I have said that they made their own world; and they were well able to do it, for they were a very remarkable family. The Doctor was a very tall, dark man, very strict with his boys, to whom he was schoolmaster as well as parent. He was a scholar, and unusually well read, and possessed a good library. Clever, too, he was with his hands, and carved the stone chimney-piece in the dining-room, which his man Horlins built under his direction. He and his wife were a great contrast, for she was very small and gentle and highly sensitive.
Edward FitzGerald speaks of her as “one of the most innocent and tender-hearted ladies I ever saw”; and the Poet depicts her in “Isabel,” where he speaks of her gentle voice, her keen intellect and her
Sweet lips whereon perpetually did reign
The summer calm of golden charity.
Mary was the letter-writer of the family, and a very clever woman, and her letters show that she knew her Shakespeare, Wordsworth, Keats, and Coleridge as well as her brother’s poems.

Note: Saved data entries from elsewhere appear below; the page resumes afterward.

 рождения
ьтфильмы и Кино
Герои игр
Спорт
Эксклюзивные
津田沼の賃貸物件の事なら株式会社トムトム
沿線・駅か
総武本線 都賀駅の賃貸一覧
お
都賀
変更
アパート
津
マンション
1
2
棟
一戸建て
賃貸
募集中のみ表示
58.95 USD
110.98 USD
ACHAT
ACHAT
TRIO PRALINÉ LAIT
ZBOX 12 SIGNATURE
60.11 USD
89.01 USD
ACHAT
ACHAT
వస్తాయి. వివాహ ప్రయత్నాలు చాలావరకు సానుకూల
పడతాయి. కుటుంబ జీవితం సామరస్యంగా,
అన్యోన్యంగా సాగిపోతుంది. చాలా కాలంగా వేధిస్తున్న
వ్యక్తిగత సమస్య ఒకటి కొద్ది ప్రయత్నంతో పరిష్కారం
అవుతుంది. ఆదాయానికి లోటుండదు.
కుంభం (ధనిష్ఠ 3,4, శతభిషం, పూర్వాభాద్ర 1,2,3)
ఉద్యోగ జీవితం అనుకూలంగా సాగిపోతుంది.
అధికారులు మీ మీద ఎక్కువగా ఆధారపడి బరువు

They were a united family, but Charles and Alfred were nearest to her in age. She writes to one of her great friends: “O my beloved, what creatures men are! my brothers are the exception to this general rule.” Accordingly, of Charles she writes: “If ever there was a sweet delightful character it is that dear Charley,” and of Alfred: “A. is one of the noblest of his kind. You know my opinion of men in general is much like your own; they are not like us, they are naturally more selfish and not so affectionate.” She adds:
Alfred is universally beloved by all his friends, and was long so before he came to any fame....

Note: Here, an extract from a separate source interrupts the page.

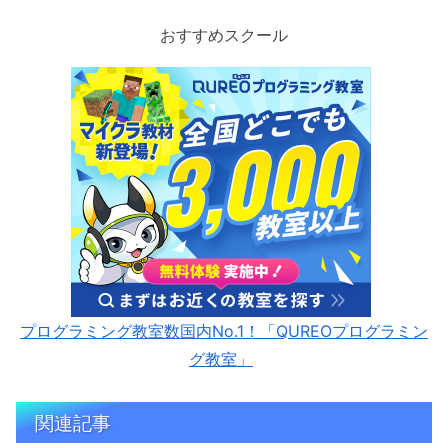
おすすめスクール
プログラミング教室数国内No.1！「QUREOプログラミン
グ教室」
関連記事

We look upon him as the stay of the family; you know it is to him we go when anything is to be done. Something lately occurred here which was painful; we wrote to Alfred and he came immediately, after, I am told, not speaking three days scarcely to any one from distress of mind, and that not for himself, mind, but for others. Did this look like selfishness?
After leaving Somersby she felt the loss of these brothers sorely.

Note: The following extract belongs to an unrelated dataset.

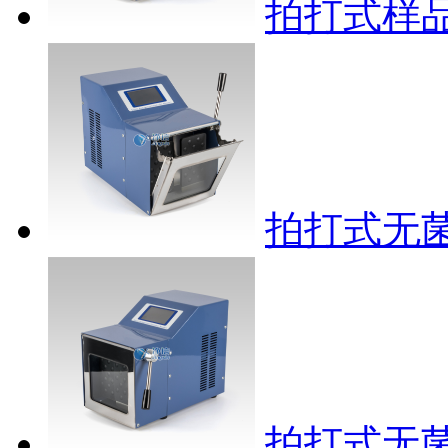
拍打式样品均
拍打式无菌
拍打式无菌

Alfred’s devotion to his mother was always perfect. In October 1850 Mary writes from Cheltenham:
Yesterday, Mamma, I, and Fanny went to look for houses, as Alfred has written to say that he should like to live by his Mother or in the same house with us, if we could get one large enough, and he would share the rent, which would be a great deal better. He wishes us to take a house in the neighbourhood of London, if we can give up ours, with him, or to take a small house for him and Emily[9] on the outskirts of Cheltenham till we can move; so what will be done I know not, but this I know that Alfred must come here and choose for himself, so we have written to him to come immediately, and we are daily expecting him.